» **Exercise goal**: Write out every line exactly, from the first line of the records below through the line that contains "rmeer en VanWonen) en woningcorporaties Haag".

Top of Material for this task

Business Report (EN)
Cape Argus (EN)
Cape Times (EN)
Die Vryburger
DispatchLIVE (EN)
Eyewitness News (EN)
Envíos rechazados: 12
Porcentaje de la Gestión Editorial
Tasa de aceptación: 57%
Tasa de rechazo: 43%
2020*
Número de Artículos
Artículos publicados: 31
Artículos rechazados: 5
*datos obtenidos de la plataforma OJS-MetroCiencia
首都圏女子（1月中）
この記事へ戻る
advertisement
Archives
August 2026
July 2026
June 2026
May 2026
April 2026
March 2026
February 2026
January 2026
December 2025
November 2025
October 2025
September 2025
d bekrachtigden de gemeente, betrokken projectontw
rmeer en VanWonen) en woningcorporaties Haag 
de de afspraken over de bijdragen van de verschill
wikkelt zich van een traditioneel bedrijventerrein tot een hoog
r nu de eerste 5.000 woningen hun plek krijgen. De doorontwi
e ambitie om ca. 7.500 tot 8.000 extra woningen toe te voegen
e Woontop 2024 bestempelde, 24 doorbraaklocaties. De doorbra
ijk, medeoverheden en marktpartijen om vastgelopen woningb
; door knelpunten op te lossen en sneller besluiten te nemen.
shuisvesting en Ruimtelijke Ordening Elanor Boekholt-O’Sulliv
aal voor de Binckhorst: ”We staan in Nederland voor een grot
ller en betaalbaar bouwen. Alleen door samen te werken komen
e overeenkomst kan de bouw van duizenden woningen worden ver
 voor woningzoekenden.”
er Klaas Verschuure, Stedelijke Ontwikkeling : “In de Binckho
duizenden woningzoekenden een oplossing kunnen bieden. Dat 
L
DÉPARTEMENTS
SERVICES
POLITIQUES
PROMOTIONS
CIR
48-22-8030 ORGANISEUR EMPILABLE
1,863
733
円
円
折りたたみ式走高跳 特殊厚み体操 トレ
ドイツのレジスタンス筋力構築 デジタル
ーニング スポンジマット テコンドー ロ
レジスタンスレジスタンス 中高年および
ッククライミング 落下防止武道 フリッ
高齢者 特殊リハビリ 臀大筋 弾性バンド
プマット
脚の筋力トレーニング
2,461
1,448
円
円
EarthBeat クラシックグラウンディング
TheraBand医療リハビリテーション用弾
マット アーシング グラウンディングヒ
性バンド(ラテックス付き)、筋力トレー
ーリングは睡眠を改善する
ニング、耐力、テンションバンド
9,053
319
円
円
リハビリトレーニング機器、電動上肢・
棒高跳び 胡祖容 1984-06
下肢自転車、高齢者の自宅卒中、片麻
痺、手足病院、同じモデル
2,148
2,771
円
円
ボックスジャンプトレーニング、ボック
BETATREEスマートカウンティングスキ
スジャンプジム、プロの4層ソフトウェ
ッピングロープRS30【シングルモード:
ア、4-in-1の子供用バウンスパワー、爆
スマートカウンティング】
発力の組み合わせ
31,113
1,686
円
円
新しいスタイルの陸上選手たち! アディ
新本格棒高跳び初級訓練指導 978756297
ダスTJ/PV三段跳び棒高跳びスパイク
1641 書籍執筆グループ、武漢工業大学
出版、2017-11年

Bottom of Material for this task

» **Solution below**:
Business Report (EN)
Cape Argus (EN)
Cape Times (EN)
Die Vryburger
DispatchLIVE (EN)
Eyewitness News (EN)
Envíos rechazados: 12
Porcentaje de la Gestión Editorial
Tasa de aceptación: 57%
Tasa de rechazo: 43%
2020*
Número de Artículos
Artículos publicados: 31
Artículos rechazados: 5
*datos obtenidos de la plataforma OJS-MetroCiencia
首都圏女子（1月中）
この記事へ戻る
advertisement
Archives
August 2026
July 2026
June 2026
May 2026
April 2026
March 2026
February 2026
January 2026
December 2025
November 2025
October 2025
September 2025
d bekrachtigden de gemeente, betrokken projectontw
rmeer en VanWonen) en woningcorporaties Haag 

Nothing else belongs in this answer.